Le débat autour de l’avenir de la Constitution congolaise, en vigueur depuis février 2006, continue d’animer la scène politique en République démocratique du Congo.
Cette controverse intervient dans un contexte sécuritaire particulièrement tendu dans l’Est du pays, où les affrontements persistent entre les forces gouvernementales et la rébellion de l’AFC/M23.
Face aux positions divergentes sur une éventuelle révision ou un changement de la loi fondamentale, le porte-parole du gouvernement, Patrick Muyaya, estime que ces discussions traduisent le fonctionnement normal d’une démocratie. Selon lui, chaque citoyen ou acteur politique est libre d’exprimer son opinion sur cette question sensible.

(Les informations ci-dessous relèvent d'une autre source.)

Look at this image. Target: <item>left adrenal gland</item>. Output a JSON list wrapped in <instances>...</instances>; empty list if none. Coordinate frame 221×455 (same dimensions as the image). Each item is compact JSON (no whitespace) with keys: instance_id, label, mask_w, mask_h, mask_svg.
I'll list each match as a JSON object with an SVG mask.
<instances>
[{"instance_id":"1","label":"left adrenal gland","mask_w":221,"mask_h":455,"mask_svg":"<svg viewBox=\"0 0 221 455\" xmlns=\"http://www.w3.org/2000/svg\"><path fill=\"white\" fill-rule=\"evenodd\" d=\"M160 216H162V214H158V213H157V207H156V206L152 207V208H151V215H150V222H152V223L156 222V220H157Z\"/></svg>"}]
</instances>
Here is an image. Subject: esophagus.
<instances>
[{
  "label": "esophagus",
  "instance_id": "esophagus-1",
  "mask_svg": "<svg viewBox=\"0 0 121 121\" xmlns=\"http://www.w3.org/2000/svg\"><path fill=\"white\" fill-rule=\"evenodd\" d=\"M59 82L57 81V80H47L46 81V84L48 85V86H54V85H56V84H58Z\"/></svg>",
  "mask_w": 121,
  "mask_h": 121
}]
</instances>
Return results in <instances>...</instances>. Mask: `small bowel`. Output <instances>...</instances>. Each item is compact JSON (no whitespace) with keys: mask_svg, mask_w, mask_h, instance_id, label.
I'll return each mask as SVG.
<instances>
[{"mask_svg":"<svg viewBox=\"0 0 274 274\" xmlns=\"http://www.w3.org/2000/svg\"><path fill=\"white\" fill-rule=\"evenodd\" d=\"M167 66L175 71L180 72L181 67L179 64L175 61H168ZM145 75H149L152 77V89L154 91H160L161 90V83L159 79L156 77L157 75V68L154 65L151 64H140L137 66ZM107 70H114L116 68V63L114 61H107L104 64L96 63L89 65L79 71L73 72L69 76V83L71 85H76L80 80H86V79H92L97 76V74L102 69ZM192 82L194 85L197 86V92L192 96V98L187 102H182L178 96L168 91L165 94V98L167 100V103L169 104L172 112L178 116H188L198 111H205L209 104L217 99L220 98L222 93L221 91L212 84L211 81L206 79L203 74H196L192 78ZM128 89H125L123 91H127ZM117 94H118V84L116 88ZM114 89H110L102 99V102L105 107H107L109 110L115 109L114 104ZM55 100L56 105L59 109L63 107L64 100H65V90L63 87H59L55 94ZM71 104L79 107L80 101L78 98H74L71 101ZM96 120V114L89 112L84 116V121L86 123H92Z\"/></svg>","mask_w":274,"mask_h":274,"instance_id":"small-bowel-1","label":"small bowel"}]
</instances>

S’exprimant lors d’un briefing de presse tenu lundi 9 mars, le ministre de la Communication et des Médias a souligné que l’intérêt manifesté par les journalistes ainsi que par les Congolais de la diaspora démontre l’importance du sujet dans l’espace public.

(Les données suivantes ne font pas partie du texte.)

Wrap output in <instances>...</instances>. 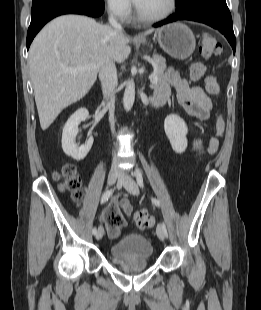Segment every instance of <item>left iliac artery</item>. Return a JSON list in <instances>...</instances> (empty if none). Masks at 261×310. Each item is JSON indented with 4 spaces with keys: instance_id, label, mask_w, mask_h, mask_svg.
<instances>
[{
    "instance_id": "44dca946",
    "label": "left iliac artery",
    "mask_w": 261,
    "mask_h": 310,
    "mask_svg": "<svg viewBox=\"0 0 261 310\" xmlns=\"http://www.w3.org/2000/svg\"><path fill=\"white\" fill-rule=\"evenodd\" d=\"M135 177H136V181H137L138 185H139L141 188H144L143 177H142V173H141V171H140L139 168H136V170H135ZM151 200H152V202H153L157 207L160 206V202H159L156 198H151ZM162 226H163V230H164L165 236L168 237V233H167V229H166L165 224L163 223Z\"/></svg>"
}]
</instances>
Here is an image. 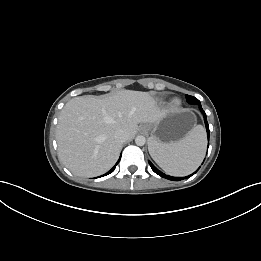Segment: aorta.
I'll use <instances>...</instances> for the list:
<instances>
[{"label":"aorta","mask_w":261,"mask_h":261,"mask_svg":"<svg viewBox=\"0 0 261 261\" xmlns=\"http://www.w3.org/2000/svg\"><path fill=\"white\" fill-rule=\"evenodd\" d=\"M135 143H136V145H138V146H143L145 143H146V138L144 137V136H137L136 138H135Z\"/></svg>","instance_id":"1"}]
</instances>
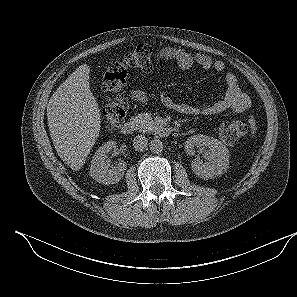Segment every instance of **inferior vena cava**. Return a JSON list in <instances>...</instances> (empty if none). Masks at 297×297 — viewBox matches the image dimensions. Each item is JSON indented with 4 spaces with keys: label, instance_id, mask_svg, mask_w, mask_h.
Returning <instances> with one entry per match:
<instances>
[{
    "label": "inferior vena cava",
    "instance_id": "1",
    "mask_svg": "<svg viewBox=\"0 0 297 297\" xmlns=\"http://www.w3.org/2000/svg\"><path fill=\"white\" fill-rule=\"evenodd\" d=\"M148 144V139L144 135H137L133 139V146L136 151H143L146 149Z\"/></svg>",
    "mask_w": 297,
    "mask_h": 297
}]
</instances>
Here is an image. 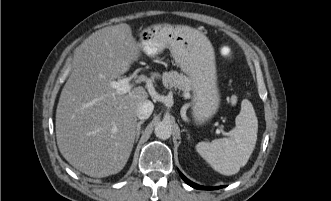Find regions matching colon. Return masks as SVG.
<instances>
[{
  "label": "colon",
  "mask_w": 331,
  "mask_h": 201,
  "mask_svg": "<svg viewBox=\"0 0 331 201\" xmlns=\"http://www.w3.org/2000/svg\"><path fill=\"white\" fill-rule=\"evenodd\" d=\"M221 52L224 56H230L231 54V51L228 47H224Z\"/></svg>",
  "instance_id": "colon-1"
}]
</instances>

Il a rappelé que la liberté d’opinion et la confrontation des idées constituent des piliers essentiels de la démocratie.
Patrick Muyaya a toutefois insisté sur le fait que le gouvernement reste concentré sur ses priorités majeures, notamment la restauration de l’intégrité territoriale dans l’Est du pays.
Il a évoqué la situation des populations vivant dans les provinces du Nord-Kivu et du Sud-Kivu, ainsi que dans les zones encore sous occupation.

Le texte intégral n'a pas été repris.